Cinematography and ski porn

By David Accomazzo

From the opening shots of Solitaire, the new ski film from Sweetgrass Productions, you know you’re in for something different.

The movie begins with a grizzled Argentine actor, Tata Cabral, sitting by a fire, speaking lines inspired by Joseph Conrad’s Heart of Darkness.

“The heavy, mute spell of the wilderness seemed to draw him to its pitiless breast, by the awakening of dark and brutal instincts, by the memory of dark and satisfied passions,” the narrator intones over shots of barren Patagonian plains.
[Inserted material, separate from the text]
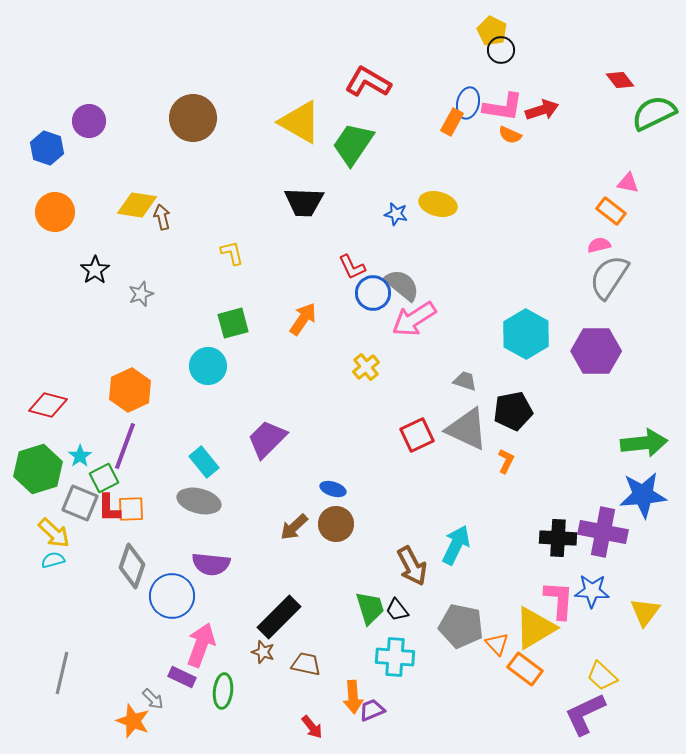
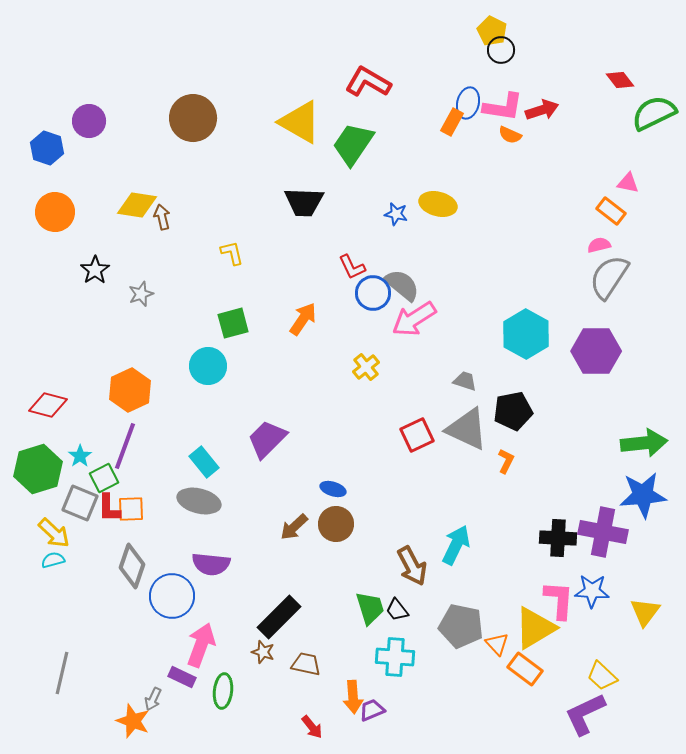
gray arrow at (153, 699): rotated 70 degrees clockwise
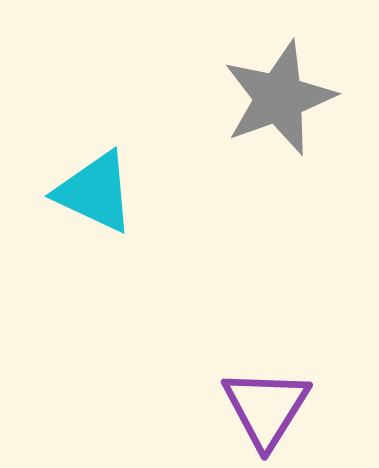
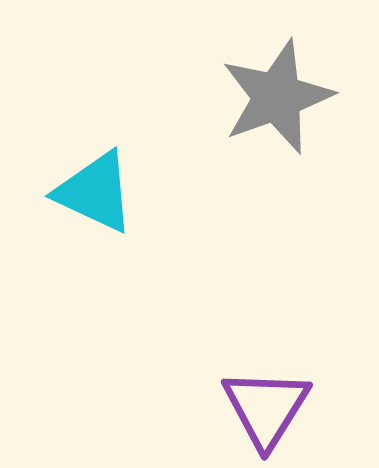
gray star: moved 2 px left, 1 px up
Solitaire, featuring JP Auclair, Kim Havell, Will Cardamone, Chris Erickson and others, has plenty of pornographic moments to satisfy your most prurient interests as a skier, but the rest is unlike any ski film you’ve ever seen. Shot entirely in Patagonia and other parts of South America, the film tackles thematic elements more typical of mountaineering literature — man versus wild, the solitude of the high country, the invisible madness that propels extreme athletes to take extraordinary risks — than your run-of-the-mill ski porn.

Not only that, the cinematography is beautiful, often stunning. Director Nick Waggoner fills the final product with underexposed moving postcards. He takes advantage of the wind-created striations in the snow to create some very visually striking images. There’s every sort of cinematography trick in the book — underexposures, artistic lens flares, match cuts, slow motion, time lapses, crane shots, tracking shots and more.
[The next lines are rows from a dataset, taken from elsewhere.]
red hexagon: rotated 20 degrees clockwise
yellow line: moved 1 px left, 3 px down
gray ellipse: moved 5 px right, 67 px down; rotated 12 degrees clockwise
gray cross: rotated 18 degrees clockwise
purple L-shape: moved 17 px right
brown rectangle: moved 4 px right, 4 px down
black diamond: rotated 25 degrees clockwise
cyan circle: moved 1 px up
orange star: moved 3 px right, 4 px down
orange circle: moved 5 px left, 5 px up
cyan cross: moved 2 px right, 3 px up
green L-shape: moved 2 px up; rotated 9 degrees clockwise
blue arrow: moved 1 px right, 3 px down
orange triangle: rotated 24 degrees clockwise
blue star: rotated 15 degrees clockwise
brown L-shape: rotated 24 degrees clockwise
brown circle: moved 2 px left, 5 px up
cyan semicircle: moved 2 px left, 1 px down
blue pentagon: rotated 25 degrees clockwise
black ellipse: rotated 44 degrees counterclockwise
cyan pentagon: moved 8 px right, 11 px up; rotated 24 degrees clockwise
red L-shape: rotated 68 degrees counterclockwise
Waggoner, who did much of the shooting and editing as well, said that on the heels of Sweetgrass’ first two films, Hand Cut and Signatures, he started looking for a different challenge.
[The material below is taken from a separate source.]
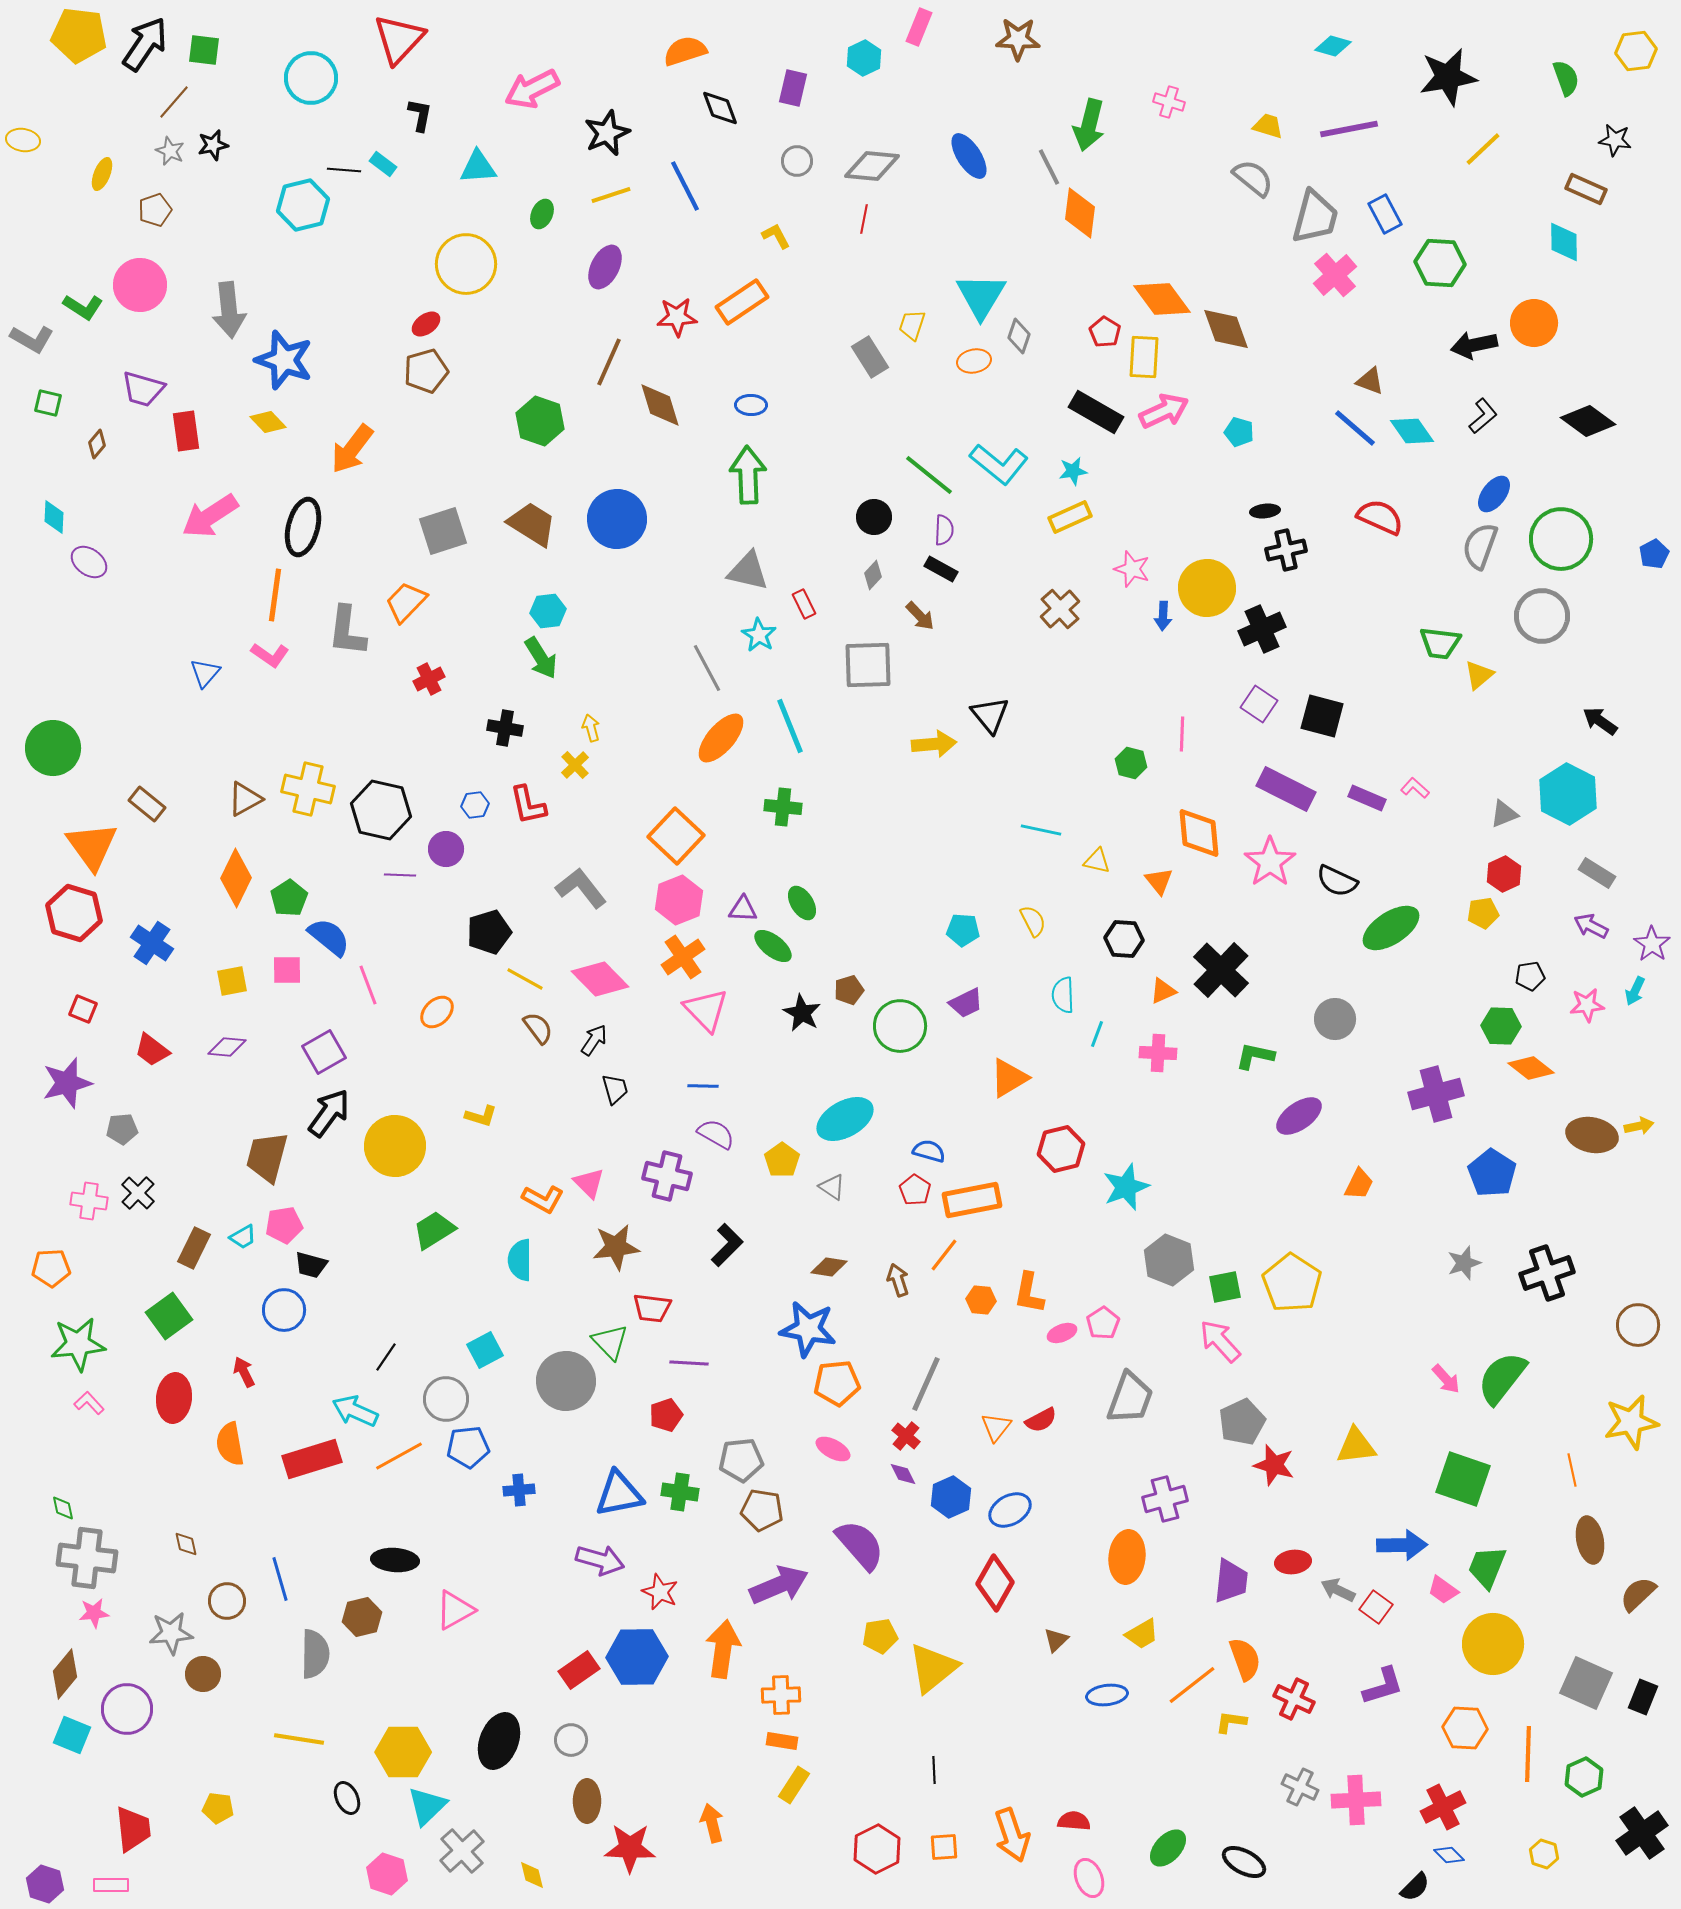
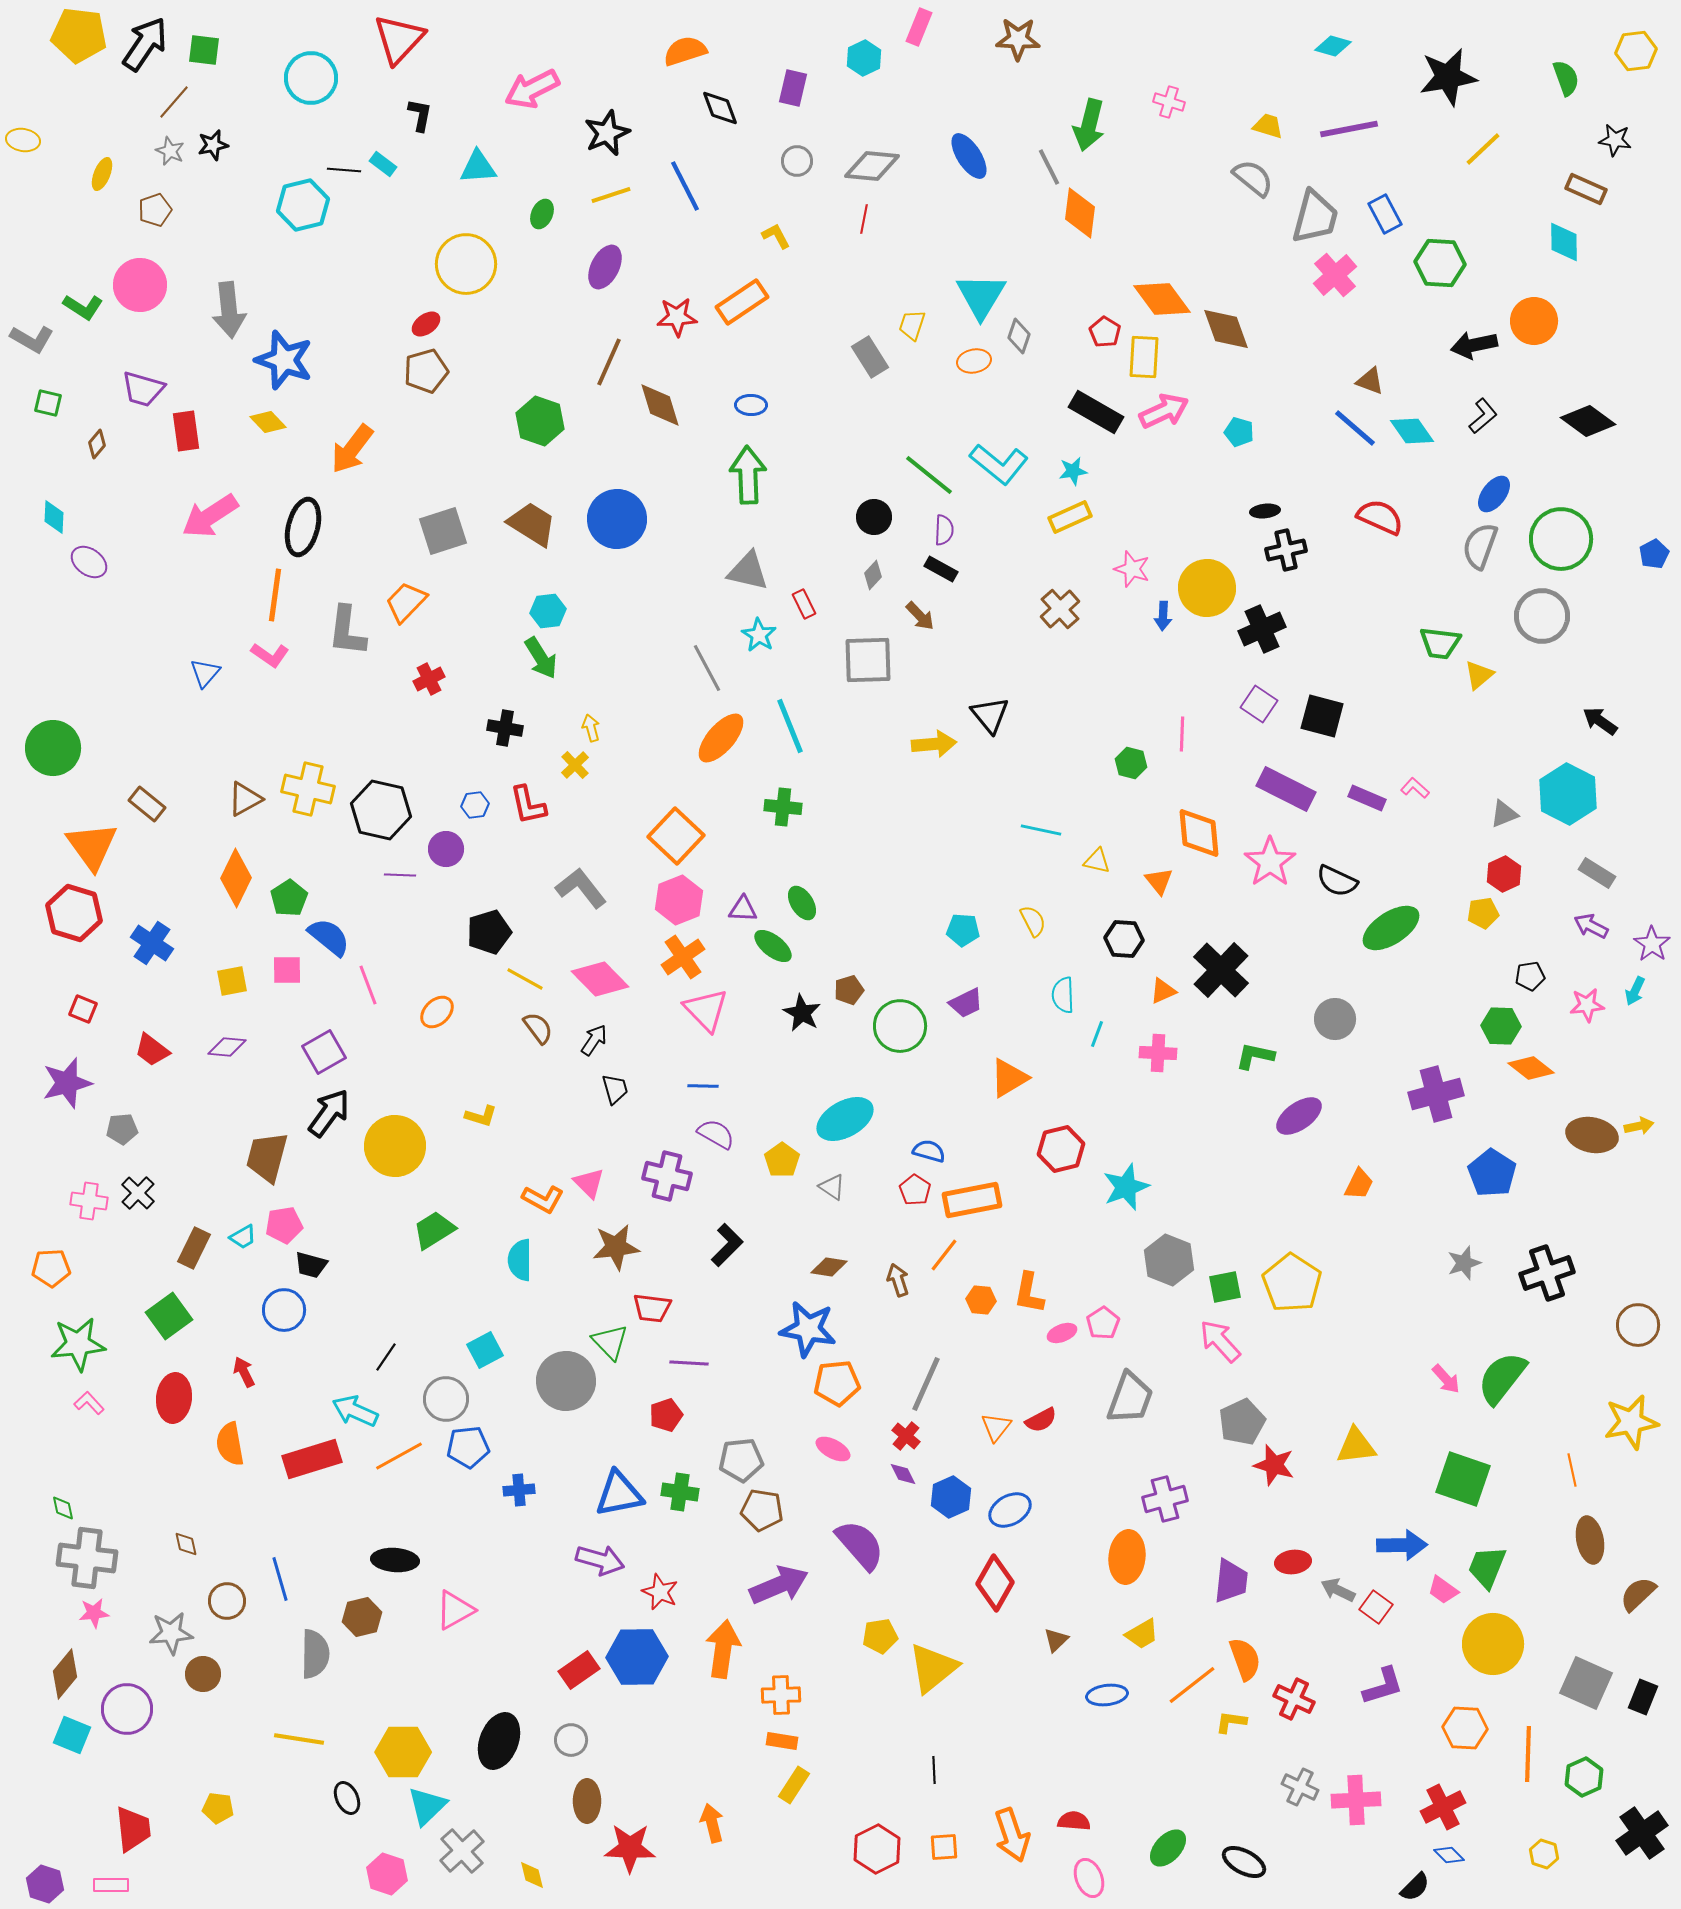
orange circle at (1534, 323): moved 2 px up
gray square at (868, 665): moved 5 px up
“We saw some other film companies repeating the process year after year, pretty much making the same movie, and we didn’t want to do that,” Waggoner says. “We wanted to challenge ourselves and wanted to do something stylistically new. … South America is great for that. It’s super unique; it’s super diverse. Nobody has really ever tackled making a ski film down there before, because it’s super difficult.”

Wind-whipped Patagonia is a notoriously difficult place to access, let alone ski. Waggoner and crew spent days at a time trekking with 90-liter packs over treacherous terrain, including one particularly difficult climb in Peru’s Cordillera Huayhuash. They were attempting to ski a glacier that had only been climbed by two people, and they had the most experienced guide in Peru leading them. They were skiing over thin, unstable snow bridges, leaping five-foot crevasses and trying not to damage the expensive equipment they had to bring with them.

“It was pretty fantastic,” Waggoner says. “It was a 22-hour day. In the sun, at altitude, and all of that. I remember coming down, broken. At the end of the day I was so glad to be back at base camp, eating fried chicken. … It’s incredible, that kind of danger, that kind of rawness, being on the edge.”